Rejoice, rejoice - house prices are rising once again. The market has recovered, confidence has returned and there is light at the end of the property tunnel - or so we're told by the economic cheerleaders who believe house price inflation is wonderful. It isn't. The rise in house prices is extremely bad news - not just for the millions who are locked out of home ownership, but for the economy as a whole.

It's incredible how short people's memories are. We were supposed to have learned a grim lesson last year - that we couldn't continue to live beyond our means, taking on debts we couldn't afford. Housing is for nesting not investing, we were told.

Everyone accepted that the UK economy had been deformed by the relentless rise in house prices which underpinned the credit bubble that finally burst in 2007.

The collapse started in the sub-prime property market in the United States, but the same phenomenon existed here, too.

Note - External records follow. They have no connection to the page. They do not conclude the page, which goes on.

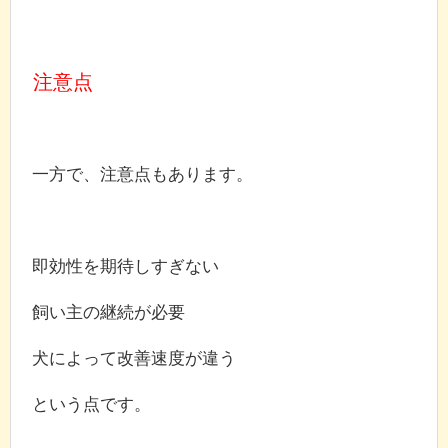
注意点
一方で、注意点もあります。
即効性を期待しすぎない
飼い主の継続が必要
犬によって改善速度が違う
という点です。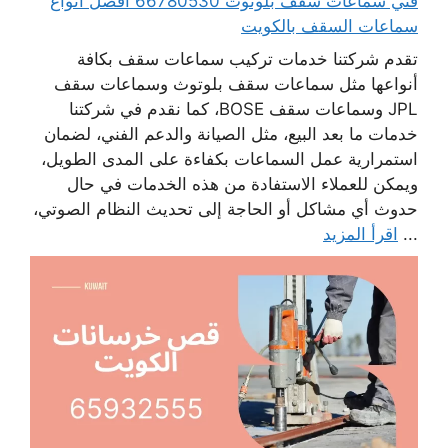
فني سماعات سقف بلوتوث 66780530 أفضل انواع
سماعات السقف بالكويت
تقدم شركتنا خدمات تركيب سماعات سقف بكافة
أنواعها مثل سماعات سقف بلوتوث وسماعات سقف
JPL وسماعات سقف BOSE، كما نقدم في شركتنا
خدمات ما بعد البيع، مثل الصيانة والدعم الفني، لضمان
استمرارية عمل السماعات بكفاءة على المدى الطويل،
ويمكن للعملاء الاستفادة من هذه الخدمات في حال
حدوث أي مشاكل أو الحاجة إلى تحديث النظام الصوتي،
...
اقرأ المزيد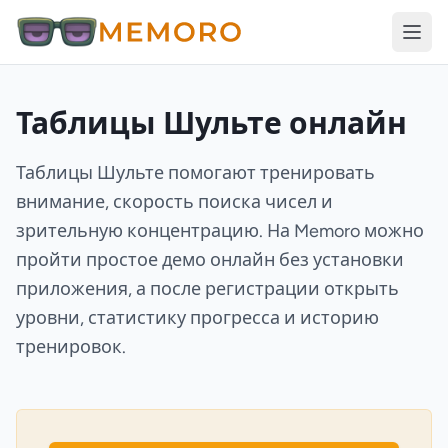
Таблицы Шульте онлайн
Таблицы Шульте помогают тренировать
внимание, скорость поиска чисел и
зрительную концентрацию. На Memoro можно
пройти простое демо онлайн без установки
приложения, а после регистрации открыть
уровни, статистику прогресса и историю
тренировок.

Bradford and Bingley, Northern Rock and HBOS collapsed because they had loaned too much on the basis of inflated property values. Those 125% mortgages, buy-to-let schemes and micro-loft developments in city centres all pushed property values to excessive multiples of earnings, creating an unstable pyramid of debt.

But now it seems to be happening all over again. It almost defies reason. In the middle of the worst recession since the 1940s, and with unemployment climbing towards three million, house prices have just registered their biggest increase in five years. In Edinburgh, which is leading the "recovery" in Scotland, August house prices are 6% up on last year. The average cost of a home in the capital - which means a two-bedroom flat - is back to nearly £220,000 in a city where average earnings are only around £23,000. House prices at nearly 10 times earnings is economic insanity.

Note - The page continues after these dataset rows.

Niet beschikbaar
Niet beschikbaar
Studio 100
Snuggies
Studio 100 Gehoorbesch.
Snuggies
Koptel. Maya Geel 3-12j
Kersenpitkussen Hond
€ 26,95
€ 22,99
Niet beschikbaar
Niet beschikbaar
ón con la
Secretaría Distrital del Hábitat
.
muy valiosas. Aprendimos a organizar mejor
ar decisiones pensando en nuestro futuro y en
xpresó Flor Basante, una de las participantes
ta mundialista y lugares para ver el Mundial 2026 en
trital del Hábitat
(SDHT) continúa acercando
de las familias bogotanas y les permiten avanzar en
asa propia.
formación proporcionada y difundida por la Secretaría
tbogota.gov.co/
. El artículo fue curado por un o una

How can this be? History tells us that house prices fall when credit is tight, the economy is in recession and unemployment is rising. All the economic forecasters were saying that house prices would continue to fall this year by about 10%. To get down to historic multiples of earnings, UK prices should have another 20% to drop. Yet here we are with house prices rising faster than they were at the very top of the market two years ago. Nationwide has even announced the return of the 125% mortgage.

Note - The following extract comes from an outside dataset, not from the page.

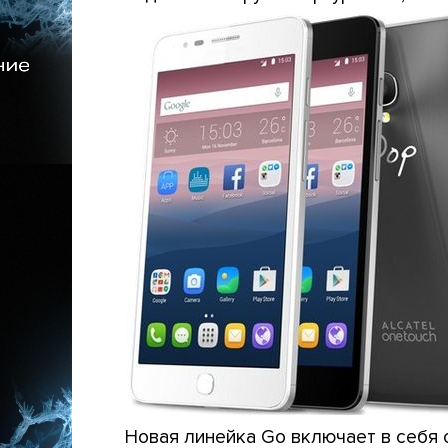
Новая линейка Go включает в себя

What seems to be happening is this. First, the collapse of the value of the pound meant that UK property prices for foreign buyers dropped, not by 20% but by nearer 40%. This made big houses in London look cheap to foreign investors. Also, the City of London has been paying itself mega salaries again. This has ignited a mini boom in houses worth more than £1m, sales of which rose by 234% in August.

The freeze on stamp duty hasn't done a great deal to help first-time buyers, but the cuts in interest rates have been an enormous boost to the relatively well-off. Anyone owning a large home with a large mortgage has been handed a windfall worth hundreds of pounds a month. This has encouraged a number of people to trade up while prices were down. There's also been a bounce in the sales of flats to cash buyers as people look to find areas to invest in, now that cash is earning practically nothing if left on deposit. The bank of mum and dad has been helping younger families pay their deposits.

The banks are not repossessing homes in the way they did in previous recessions and are allowing people in arrears to defer paying their mounting debt. The final factor is the chronic housing shortage. We're building fewer homes than ever, and the number of housing starts in Scotland fell this year by 26%. Scarcity means people bid up the prices of the homes that are available. This doesn't, of course, mean that the housing market has recovered to normal volumes. Far from it. Fewer than half as many houses were sold in August compared with two years ago. This is because first-time buyers are still locked out of the market if they can't raise the 25% deposit demanded by the banks which are actually tightening credit right now.

But where is the Bank of England? Surely, if another bubble is brewing, it should be raising interest rates. Where is the FSA? The government has repeatedly said that it wants avoid any return to the property-based credit bubble. But the governor of the Bank, Mervyn King, is holding rates at their lowest level in 300 years and continuing to print money through quantitative easing. This cash has to go somewhere, and since there is no incentive to save, a lot of it is finding its way into property.

But if this is allowed to go on, then we are simply preparing the ground for the next bubble and the next bust. We desperately need to create a savings culture in this country, not another round of mega debt - which is what high house prices inevitably lead to. The government appears to believe that a return to house price inflation will please the voters, but a large number of them are young families who can't afford to buy a house. The average age of the first-time buyer is approaching 40.

The government also hopes the high streets will start booming again as people borrow against the rising values of their homes, just as they did in the years until 2007. But housing wealth is an illusion, borne of scarcity. It distorts the economy by diverting investment into speculation instead of into making things and adding value. Worse, high house prices actually depress consumer demand because families are forced to spend their disposable income on rent and mortgages rather than on goods in the shops.

It is desperately worrying that no-one seems to be pointing this out. The silence from the politicians and regulators has been deafening. The media coverage is uniformly inflationary, celebrating high house prices when we should be demanding that the regulators do something to prevent another bubble mentality forming. We need a crash building programme, more social housing for rent, a curb on tax incentives for buy-to-let, a reversal of the cut in capital gains tax and restrictions on earnings multiples. The beast must not be let loose again.